Лилиан Хорн почувствовала себя беспомощной под холодным взглядом инспектора полиции и постаралась как можно скорее застегнуть нижние пуговицы пеньюара, зная, что тем самым позволяет ему глубоко заглянуть в глубокое декольте.
– Но… Я еще не одета.
– Мы видим.
– Не могли бы вы прийти через полчаса?
– Нет.
Лилиан Хорн поняла, что ей не остается ничего другого, как впустить нежданных посетителей.
– Ну, раз это так важно… – Она отступила в глубь квартиры.
Полицейские не отставали от нее ни на шаг. Они отметили про себя, что большая красивая комната находится в идеальном порядке, если не считать смятой постели.
– Где ваша одежда? – спросил Крамер. Она показала на встроенный стенной шкаф.
– Что было на вас вчера?
– Платье висит на балконе. Проветривается. Помощник уже сходил за ним и теперь внимательно рассматривал перед платья.
– Если вдруг вас интересует и мое белье тоже, – сказала Лилиан, которая постепенно опять обрела хладнокровие, – так я его вчера ночью выстирала. Посмотрите в ванной.
Помощник исчез в ванной комнате и скоро вернулся с маленькими белыми шелковыми трусиками Лилиан и тонкими чулками, перекинутыми через руку – он еще не настолько очерствел, чтобы не испытывать легкого смущения.
– И больше ничего? – спросил инспектор полиции.
– Пояс с резинками. На верхней полке.
– А лифчик? Или как там это у вас называется?
– Не ношу.
– Туфли?
– Стоят в шкафу. – Лилиан Хорн открыла дверцу и вынула золоченые лодочки.
Инспектор Крамер разглядывал их, как пес, нашедший обглоданную кость.
– Но они ведь уже вычищены.
– Я всегда так делаю, когда прихожу домой. Как бы поздно ни было. Имея одну комнату, нужно содержать ее в порядке.
– Весьма похвально, – произнес инспектор полиции без всякого энтузиазма и опустился в элегантное, обитое белой кожей кресло – он не отказался бы иметь такое у себя дома.
– Не стесняйтесь, располагайтесь удобнее, – насмешливо предложила Лилиан, стоя перед ним.
Его несколько сбило с толку, что теперь ему приходилось закидывать голову, чтобы видеть ее лицо.
– Нам повезло, что мы вообще вас застали…
Она не поняла, что он имеет в виду.
– Почему вы так думаете?
– Вы ведь могли и уехать. Например, на Зильт.
– Я никогда не была на Зильте.
– И никогда не ездили со своим шефом?
Полицейский, не обладавший опытом Крамера, пожалуй, и не заметил бы ее мимолетного колебания.
– Нет, – ответила она.
– Сядьте, пожалуйста.
Лилиан опустилась на белый кожаный пуфик. Он долго смотрел на нее, но так и не добился, чтобы она смутилась и опустила глаза. С бесстрастным выражением лица она выдержала его взгляд.
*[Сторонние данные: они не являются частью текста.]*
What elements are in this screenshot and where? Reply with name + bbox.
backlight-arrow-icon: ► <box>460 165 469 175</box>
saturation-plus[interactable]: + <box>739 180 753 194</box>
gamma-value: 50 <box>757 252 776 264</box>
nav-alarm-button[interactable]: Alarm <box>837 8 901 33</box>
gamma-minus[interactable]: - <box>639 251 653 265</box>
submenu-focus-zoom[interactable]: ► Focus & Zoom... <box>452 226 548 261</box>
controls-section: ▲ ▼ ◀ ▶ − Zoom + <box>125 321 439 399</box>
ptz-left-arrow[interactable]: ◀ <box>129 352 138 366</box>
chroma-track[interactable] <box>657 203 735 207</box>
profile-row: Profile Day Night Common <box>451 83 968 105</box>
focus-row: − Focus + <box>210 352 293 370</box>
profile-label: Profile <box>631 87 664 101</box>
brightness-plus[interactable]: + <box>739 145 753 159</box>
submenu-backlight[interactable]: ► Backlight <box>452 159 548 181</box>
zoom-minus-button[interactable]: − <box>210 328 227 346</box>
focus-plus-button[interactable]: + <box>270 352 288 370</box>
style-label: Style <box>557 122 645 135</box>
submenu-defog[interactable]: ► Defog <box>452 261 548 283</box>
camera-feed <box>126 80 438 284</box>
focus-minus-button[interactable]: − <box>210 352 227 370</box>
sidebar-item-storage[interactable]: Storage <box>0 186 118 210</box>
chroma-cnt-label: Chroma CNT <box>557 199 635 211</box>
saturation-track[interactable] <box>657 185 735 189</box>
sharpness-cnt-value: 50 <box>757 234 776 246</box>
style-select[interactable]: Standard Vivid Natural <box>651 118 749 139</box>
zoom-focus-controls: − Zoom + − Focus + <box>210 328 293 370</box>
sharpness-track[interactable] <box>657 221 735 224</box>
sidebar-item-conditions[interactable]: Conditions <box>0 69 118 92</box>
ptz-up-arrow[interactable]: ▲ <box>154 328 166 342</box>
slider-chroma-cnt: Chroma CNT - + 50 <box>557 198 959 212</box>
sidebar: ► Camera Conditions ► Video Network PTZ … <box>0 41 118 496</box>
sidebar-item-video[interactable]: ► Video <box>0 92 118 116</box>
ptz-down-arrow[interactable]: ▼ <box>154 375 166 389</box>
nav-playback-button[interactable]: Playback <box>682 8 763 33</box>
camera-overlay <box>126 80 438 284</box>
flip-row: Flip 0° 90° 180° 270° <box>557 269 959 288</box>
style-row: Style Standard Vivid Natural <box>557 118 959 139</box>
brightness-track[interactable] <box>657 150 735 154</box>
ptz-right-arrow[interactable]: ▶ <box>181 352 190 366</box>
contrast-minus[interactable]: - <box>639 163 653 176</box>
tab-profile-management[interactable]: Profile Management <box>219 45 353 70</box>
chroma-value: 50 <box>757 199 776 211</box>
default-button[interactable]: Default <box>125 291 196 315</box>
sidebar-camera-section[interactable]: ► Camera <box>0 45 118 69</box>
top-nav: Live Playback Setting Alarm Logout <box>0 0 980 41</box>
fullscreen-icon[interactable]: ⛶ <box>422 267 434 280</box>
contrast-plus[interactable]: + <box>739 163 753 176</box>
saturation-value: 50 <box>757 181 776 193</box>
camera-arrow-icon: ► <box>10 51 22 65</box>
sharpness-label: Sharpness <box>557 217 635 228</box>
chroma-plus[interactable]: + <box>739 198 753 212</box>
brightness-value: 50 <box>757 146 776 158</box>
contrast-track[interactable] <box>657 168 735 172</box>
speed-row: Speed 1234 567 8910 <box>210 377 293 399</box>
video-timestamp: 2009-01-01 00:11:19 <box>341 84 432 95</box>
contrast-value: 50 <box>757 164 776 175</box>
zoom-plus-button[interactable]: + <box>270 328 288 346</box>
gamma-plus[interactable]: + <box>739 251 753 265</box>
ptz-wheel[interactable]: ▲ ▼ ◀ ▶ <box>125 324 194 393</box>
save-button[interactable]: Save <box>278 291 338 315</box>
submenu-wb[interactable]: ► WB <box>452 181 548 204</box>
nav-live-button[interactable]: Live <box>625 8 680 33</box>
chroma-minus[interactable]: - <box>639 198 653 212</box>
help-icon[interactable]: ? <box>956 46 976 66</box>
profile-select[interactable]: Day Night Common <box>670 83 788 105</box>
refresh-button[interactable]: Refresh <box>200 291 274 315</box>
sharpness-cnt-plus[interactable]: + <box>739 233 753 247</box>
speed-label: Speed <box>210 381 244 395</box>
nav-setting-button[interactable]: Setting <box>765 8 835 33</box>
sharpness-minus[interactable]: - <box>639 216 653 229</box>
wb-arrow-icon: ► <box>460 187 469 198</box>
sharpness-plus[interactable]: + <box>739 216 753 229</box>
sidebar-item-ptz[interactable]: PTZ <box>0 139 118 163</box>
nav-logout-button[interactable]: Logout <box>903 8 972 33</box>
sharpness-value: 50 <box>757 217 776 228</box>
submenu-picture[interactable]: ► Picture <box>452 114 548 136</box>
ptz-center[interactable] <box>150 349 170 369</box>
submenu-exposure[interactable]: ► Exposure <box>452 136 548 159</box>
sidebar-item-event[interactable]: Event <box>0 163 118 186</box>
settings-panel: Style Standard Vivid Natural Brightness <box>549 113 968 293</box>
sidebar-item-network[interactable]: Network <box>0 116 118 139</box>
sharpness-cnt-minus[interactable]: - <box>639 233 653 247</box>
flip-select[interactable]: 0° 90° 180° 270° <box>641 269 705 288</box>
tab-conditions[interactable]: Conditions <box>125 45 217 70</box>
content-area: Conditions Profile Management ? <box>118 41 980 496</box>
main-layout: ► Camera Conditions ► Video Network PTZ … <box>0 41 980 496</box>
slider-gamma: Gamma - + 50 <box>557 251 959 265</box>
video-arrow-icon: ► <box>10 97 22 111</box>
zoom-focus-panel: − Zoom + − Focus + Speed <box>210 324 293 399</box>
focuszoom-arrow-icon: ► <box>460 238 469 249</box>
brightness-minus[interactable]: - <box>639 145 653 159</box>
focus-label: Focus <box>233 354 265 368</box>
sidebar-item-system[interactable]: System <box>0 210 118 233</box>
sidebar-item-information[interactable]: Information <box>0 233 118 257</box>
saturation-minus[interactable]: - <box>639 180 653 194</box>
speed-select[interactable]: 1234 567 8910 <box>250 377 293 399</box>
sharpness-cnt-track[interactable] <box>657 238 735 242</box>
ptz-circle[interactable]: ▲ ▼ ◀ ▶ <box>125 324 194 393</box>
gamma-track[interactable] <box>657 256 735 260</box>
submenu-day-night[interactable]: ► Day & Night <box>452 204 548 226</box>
– Странно, что вы даже не спрашиваете, почему мы здесь? – сказал он, наконец.
– А вы бы мне разве сказали? Вы как-то сразу приступили к действию.
– Фрау Кайзер мертва, – с расстановкой произнес инспектор. Крамер, зорко наблюдал за ее реакцией, но она лишь слегка удивилась, вовсе не придя в ужас. – Вы так спокойно это восприняли.
Лилиан Хорн провела пальцами по своим белокурым, еще растрепанным со сна волосам.
– А что же, мне теперь обливаться слезами? Я ее едва знала, и, кроме того, она была смертельно больна, разве не так?